The shortest description of a Microservice is that it does one thing and it does it very well.
We can go a little deeper in the definition and state this:
- It’s autonomous, which means that a microservice is a self-contained unit of functionality. A unique location (URL) identifies it.
- It’s isolated, so we can modify it, test it and deploy it without impacting other areas of the solution.
- It’s elastic. A microservice can be stateful or stateless and can be scaled independently of other services.
- It’s resilient. A microservice is fault tolerant and highly available.
- It’s responsive, meaning that it responds to requests in a reasonable amount of time.
- It’s message oriented. Microservices rely on asynchronous message-passing to establish a boundary between components.
- It’s programmable. This is easy thanks to the provided API’s for access by developers and administrators and Applications are composed from multiple microservices.
- It’s automated, meaning that the lifecycle of a microservice is managed through automation that includes dev, build, test, staging, production and distribution.
Microsoft states that we should look at each Microsoft microservice not just as a REST API but as a product, so it has a well-defined set of capabilities, it has a programmable interface, it has a data contract, it has documentation and they are also configurable. We have available a public API but there is the option of having an Administrator API which you can use for providing metrics or configuration settings and typically there’s also a user interface associated with that configuration, all this wrapped up, so it isn’t just a REST API.
Comparison between application development approaches
Azure Service Fabric – Microsoft’s Microservices offer
To support their own internal evolution from on-premises to cloud and from monolithic to microservice-based applications, Microsoft developed Service Fabric over ten years ago. Service Fabric powers many of their hyper-scale cloud services, including SQL DB, DocDB, Intune, Cortana and Skype for Business, as well as many internal Azure infrastructure services.
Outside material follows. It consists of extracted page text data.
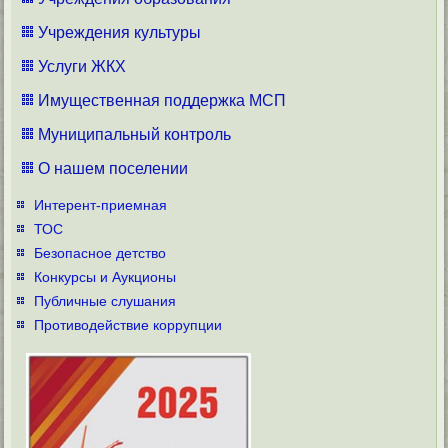
Учреждения культуры
Услуги ЖКХ
Имущественная поддержка МСП
Муниципальный контроль
О нашем поселении
Интерент-приемная
ТОС
Безопасное детство
Конкурсы и Аукционы
Публичные слушания
Противодействие коррупции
They’ve taken the exact same technology and released Service Fabric as-a-service on Azure, and the standalone SDK will enable the deployment of Service Fabric applications in on-premises clusters and on other clouds. Service Fabric has built-in support for lifecycle management, hybrid deployments, and 24×7 availability with integrated development experiences using Visual Studio.
The platform offers extensible health models for both the infrastructure and microservices to enable automated health-based upgrade and automatic rollback, simplifying DevOps. Furthermore, Service Fabric supports both stateless and stateful microservices with leadership election to support data consistency and a state replication framework that supports transactions for stateful data guarantees.
As Microsoft says
The aim of Service Fabric is to solve the hard problems of building and running a service, such as failures and upgrades, and utilizing infrastructure resources efficiently, so that teams can solve business problems using a microservices approach.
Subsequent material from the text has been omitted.